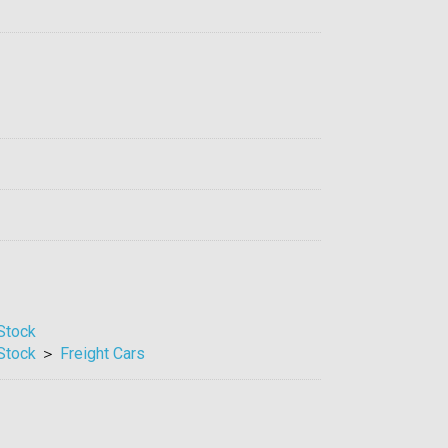
 Stock
 Stock
＞
Freight Cars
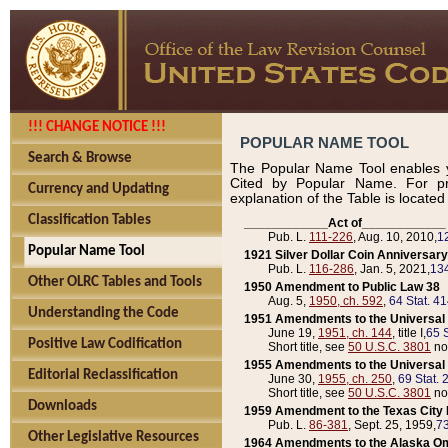
!!! CHANGE NOTICE !!!
POPULAR NAME TOOL
Search & Browse
The Popular Name Tool enables y
Cited by Popular Name. For pr
Currency and Updating
explanation of the Table is locate
Classification Tables
____________Act of____________
Pub. L.
111-226
, Aug. 10, 2010,
1
Popular Name Tool
1921 Silver Dollar Coin Anniversary
Pub. L.
116-286
, Jan. 5, 2021,
134
Other OLRC Tables and Tools
1950 Amendment to Public Law 38
Aug. 5,
1950, ch. 592
,
64 Stat. 4
Understanding the Code
1951 Amendments to the Universal M
June 19,
1951, ch. 144
, title I,
65 S
Positive Law Codification
Short title, see
50 U.S.C. 3801
no
1955 Amendments to the Universal M
Editorial Reclassification
June 30,
1955, ch. 250
,
69 Stat. 
Short title, see
50 U.S.C. 3801
no
Downloads
1959 Amendment to the Texas City D
Pub. L.
86-381
, Sept. 25, 1959,
73
Other Legislative Resources
1964 Amendments to the Alaska O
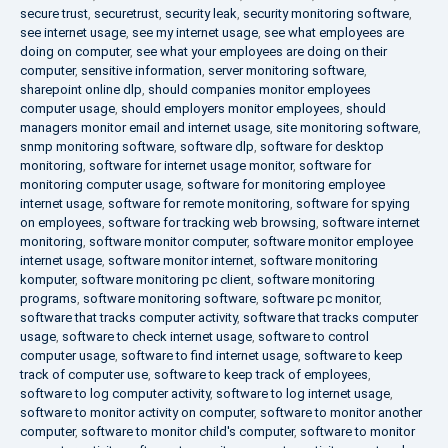
secure trust
,
securetrust
,
security leak
,
security monitoring software
,
see internet usage
,
see my internet usage
,
see what employees are
doing on computer
,
see what your employees are doing on their
computer
,
sensitive information
,
server monitoring software
,
sharepoint online dlp
,
should companies monitor employees
computer usage
,
should employers monitor employees
,
should
managers monitor email and internet usage
,
site monitoring software
,
snmp monitoring software
,
software dlp
,
software for desktop
monitoring
,
software for internet usage monitor
,
software for
monitoring computer usage
,
software for monitoring employee
internet usage
,
software for remote monitoring
,
software for spying
on employees
,
software for tracking web browsing
,
software internet
monitoring
,
software monitor computer
,
software monitor employee
internet usage
,
software monitor internet
,
software monitoring
komputer
,
software monitoring pc client
,
software monitoring
programs
,
software monitoring software
,
software pc monitor
,
software that tracks computer activity
,
software that tracks computer
usage
,
software to check internet usage
,
software to control
computer usage
,
software to find internet usage
,
software to keep
track of computer use
,
software to keep track of employees
,
software to log computer activity
,
software to log internet usage
,
software to monitor activity on computer
,
software to monitor another
computer
,
software to monitor child's computer
,
software to monitor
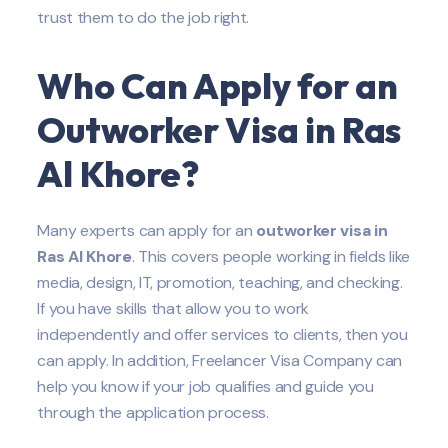
trust them to do the job right.
Who Can Apply for an
Outworker Visa in Ras
Al Khore?
Many experts can apply for an
outworker visa in
Ras Al Khore
. This covers people working in fields like
media, design, IT, promotion, teaching, and checking.
If you have skills that allow you to work
independently and offer services to clients, then you
can apply. In addition, Freelancer Visa Company can
help you know if your job qualifies and guide you
through the application process.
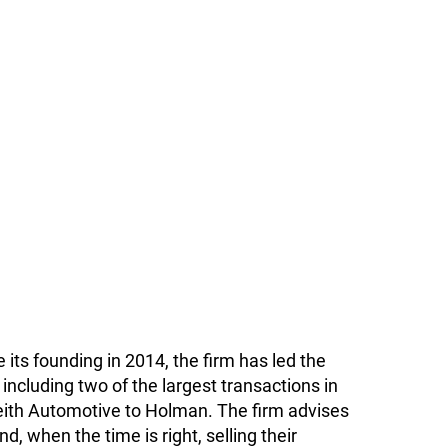
 its founding in 2014, the firm has led the
including two of the largest transactions in
eith Automotive to Holman. The firm advises
, when the time is right, selling their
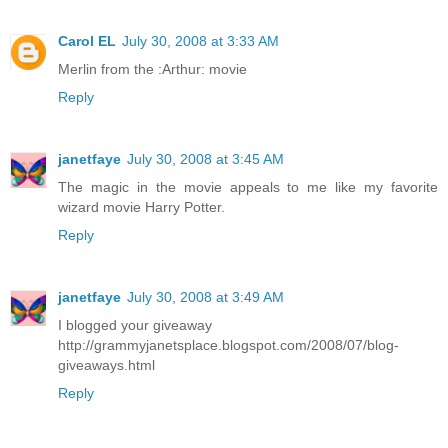
Carol EL
July 30, 2008 at 3:33 AM
Merlin from the :Arthur: movie
Reply
janetfaye
July 30, 2008 at 3:45 AM
The magic in the movie appeals to me like my favorite
wizard movie Harry Potter.
Reply
janetfaye
July 30, 2008 at 3:49 AM
I blogged your giveaway
http://grammyjanetsplace.blogspot.com/2008/07/blog-
giveaways.html
Reply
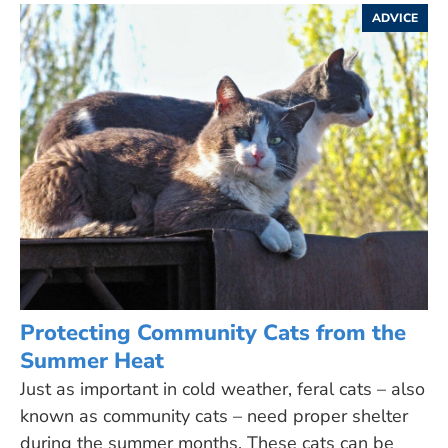
ADVICE
Protecting Community Cats from the
Summer Heat
Just as important in cold weather, feral cats – also
known as community cats – need proper shelter
during the summer months. These cats can be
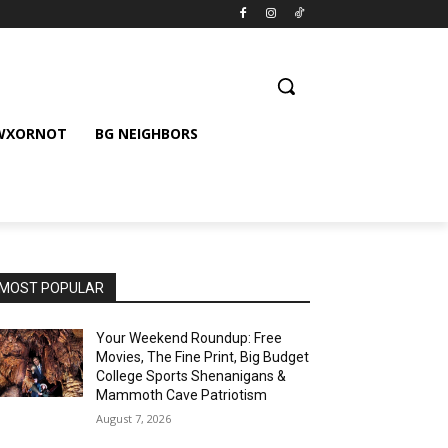
 WXORNOT
BG NEIGHBORS
MOST POPULAR
Your Weekend Roundup: Free
Movies, The Fine Print, Big Budget
College Sports Shenanigans &
Mammoth Cave Patriotism
August 7, 2026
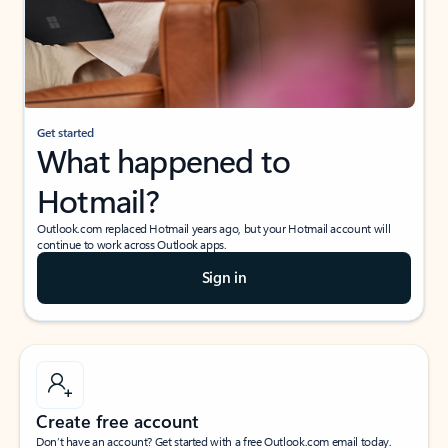
Get started
What happened to
Hotmail?
Outlook.com replaced Hotmail years ago, but your Hotmail account will
continue to work across Outlook apps.
Sign in
Create free account
Don’t have an account? Get started with a free Outlook.com email today.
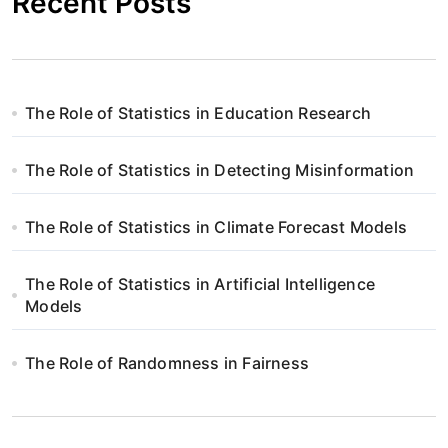
Recent Posts
The Role of Statistics in Education Research
The Role of Statistics in Detecting Misinformation
The Role of Statistics in Climate Forecast Models
The Role of Statistics in Artificial Intelligence
Models
The Role of Randomness in Fairness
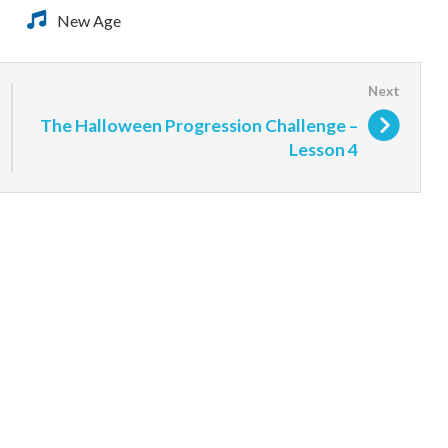
New Age
The Halloween Progression Challenge –
Lesson 4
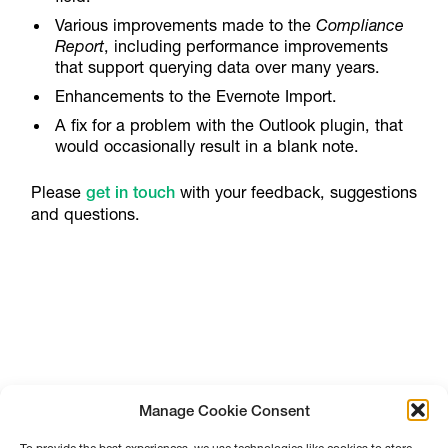
Various improvements made to the
Compliance
Report
, including performance improvements
that support querying data over many years.
Enhancements to the Evernote Import.
A fix for a problem with the Outlook plugin, that
would occasionally result in a blank note.
Please
get in touch
with your feedback, suggestions
and questions.
Manage Cookie Consent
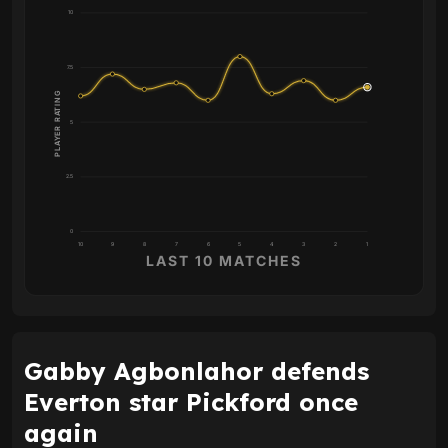
10
7.5
PLAYER RATING
5
2.5
0
10
9
8
7
6
5
4
3
2
1
LAST 10 MATCHES
Gabby Agbonlahor defends
Everton star Pickford once
again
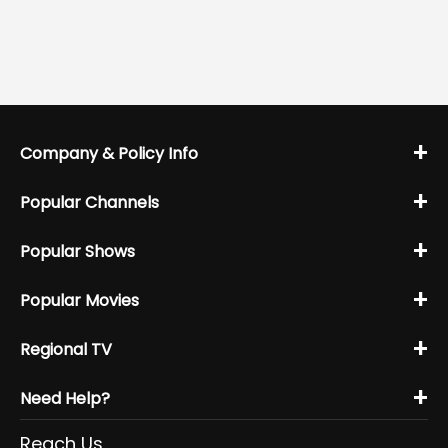
+
Company & Policy Info
+
Popular Channels
+
Popular Shows
+
Popular Movies
+
Regional TV
+
Need Help?
Reach Us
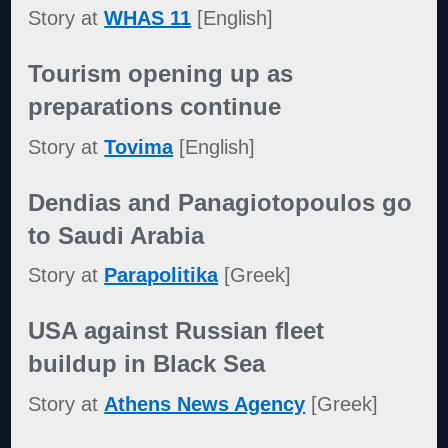
Story at
WHAS 11
[English]
Tourism opening up as
preparations continue
Story at
Tovima
[English]
Dendias and Panagiotopoulos go
to Saudi Arabia
Story at
Parapolitika
[Greek]
USA against Russian fleet
buildup in Black Sea
Story at
Athens News Agency
[Greek]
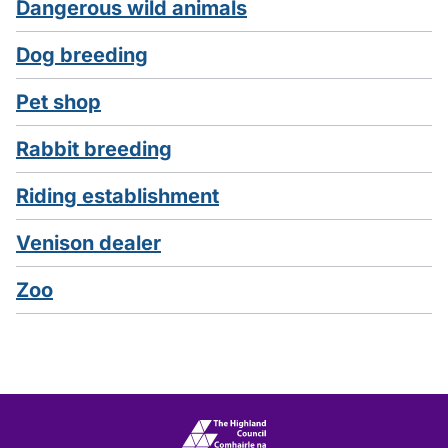
Dangerous wild animals
Dog breeding
Pet shop
Rabbit breeding
Riding establishment
Venison dealer
Zoo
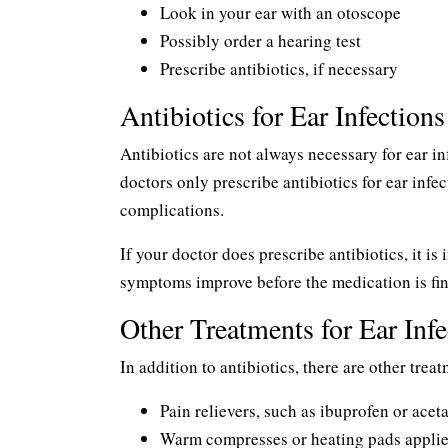
Look in your ear with an otoscope
Possibly order a hearing test
Prescribe antibiotics, if necessary
Antibiotics for Ear Infections
Antibiotics are not always necessary for ear 
doctors only prescribe antibiotics for ear inf
complications.
If your doctor does prescribe antibiotics, it is 
symptoms improve before the medication is fini
Other Treatments for Ear Infe
In addition to antibiotics, there are other trea
Pain relievers, such as ibuprofen or ace
Warm compresses or heating pads applied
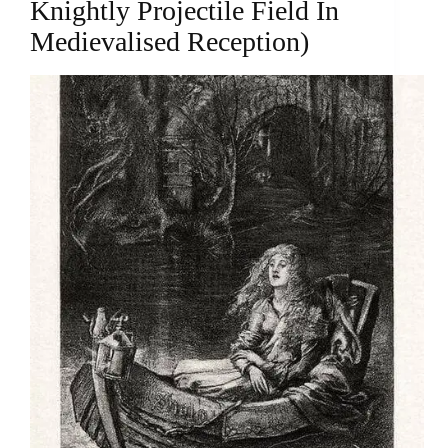
Knightly Projectile Field In
Medievalised Reception)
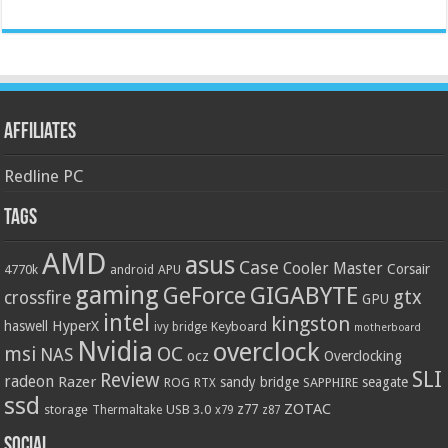
Affiliates
Redline PC
Tags
AMD
asus
Case
Cooler Master
Corsair
4770k
APU
android
gaming
GIGABYTE
GeForce
gtx
crossfire
GPU
intel
kingston
HyperX
haswell
Keyboard
ivy bridge
motherboard
Nvidia
overclock
OC
msi
NAS
ocz
Overclocking
SLI
Review
radeon
Razer
sandy bridge
seagate
ROG
SAPPHIRE
RTX
ssd
ZOTAC
z77
storage
USB 3.0
Thermaltake
x79
z87
Social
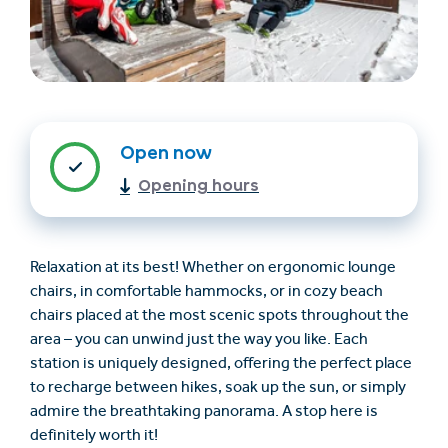
Open now
Opening hours
Find accommodation
Ticket & Voucher
Shop
Relaxation at its best! Whether on ergonomic lounge
chairs, in comfortable hammocks, or in cozy beach
+43/5476/6239
English
chairs placed at the most scenic spots throughout the
info@serfaus-fiss-ladis.at
area – you can unwind just the way you like. Each
station is uniquely designed, offering the perfect place
to recharge between hikes, soak up the sun, or simply
admire the breathtaking panorama. A stop here is
definitely worth it!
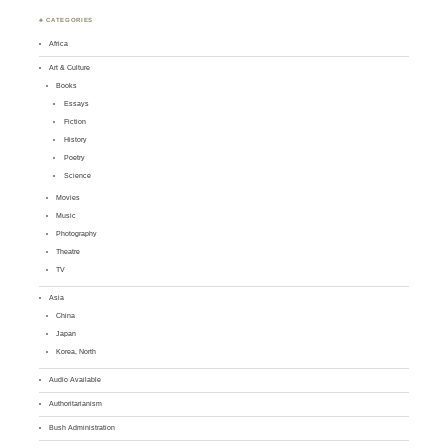
♣ CATEGORIES
Africa
Art & Culture
Books
Essays
Fiction
History
Poetry
Science
Movies
Music
Photography
Theatre
TV
Asia
China
Japan
Korea, North
Audio Available
Authoritarianism
Bush Administration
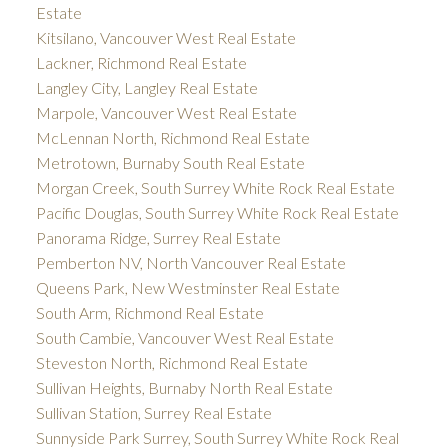
Estate
Kitsilano, Vancouver West Real Estate
Lackner, Richmond Real Estate
Langley City, Langley Real Estate
Marpole, Vancouver West Real Estate
McLennan North, Richmond Real Estate
Metrotown, Burnaby South Real Estate
Morgan Creek, South Surrey White Rock Real Estate
Pacific Douglas, South Surrey White Rock Real Estate
Panorama Ridge, Surrey Real Estate
Pemberton NV, North Vancouver Real Estate
Queens Park, New Westminster Real Estate
South Arm, Richmond Real Estate
South Cambie, Vancouver West Real Estate
Steveston North, Richmond Real Estate
Sullivan Heights, Burnaby North Real Estate
Sullivan Station, Surrey Real Estate
Sunnyside Park Surrey, South Surrey White Rock Real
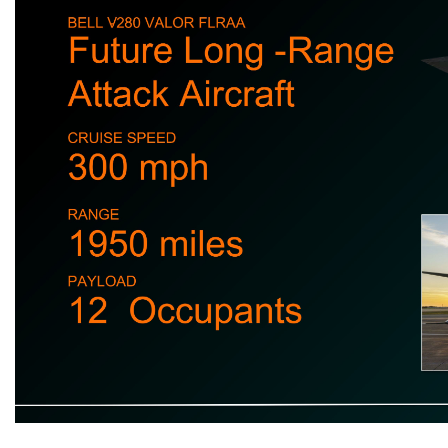
VTOL Future of U.S. Military CRUISE SPEED 300 mph RANGE 1950 miles PAYLOAD 12 Occupants Future Long - Range Attack Aircraft BELL V - 280 VALOR FLRAA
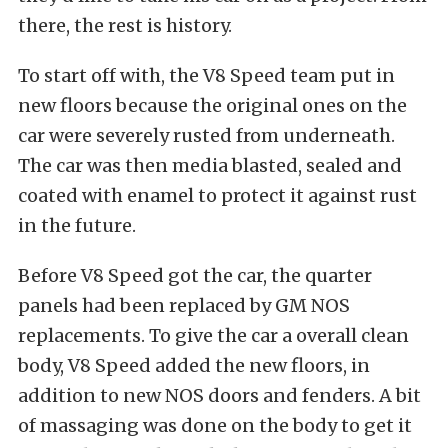
there, the rest is history.
To start off with, the V8 Speed team put in
new floors because the original ones on the
car were severely rusted from underneath.
The car was then media blasted, sealed and
coated with enamel to protect it against rust
in the future.
Before V8 Speed got the car, the quarter
panels had been replaced by GM NOS
replacements. To give the car a overall clean
body, V8 Speed added the new floors, in
addition to new NOS doors and fenders. A bit
of massaging was done on the body to get it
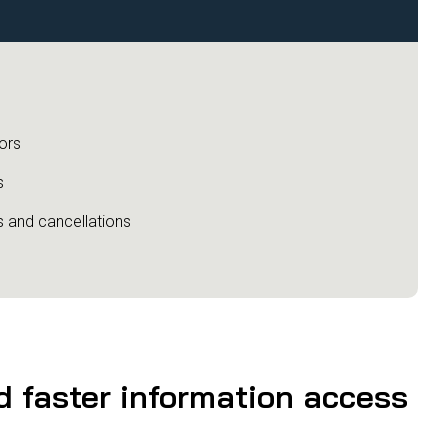
ors
s
s and cancellations
nd faster information access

+--

◆ **WHAT NEEDS TO BE DONE**
Extract all lines from the material above that include the word "body".

◆ **RESPONSE AREA**
body, V8 Speed added the new floors, in
of massaging was done on the body to get it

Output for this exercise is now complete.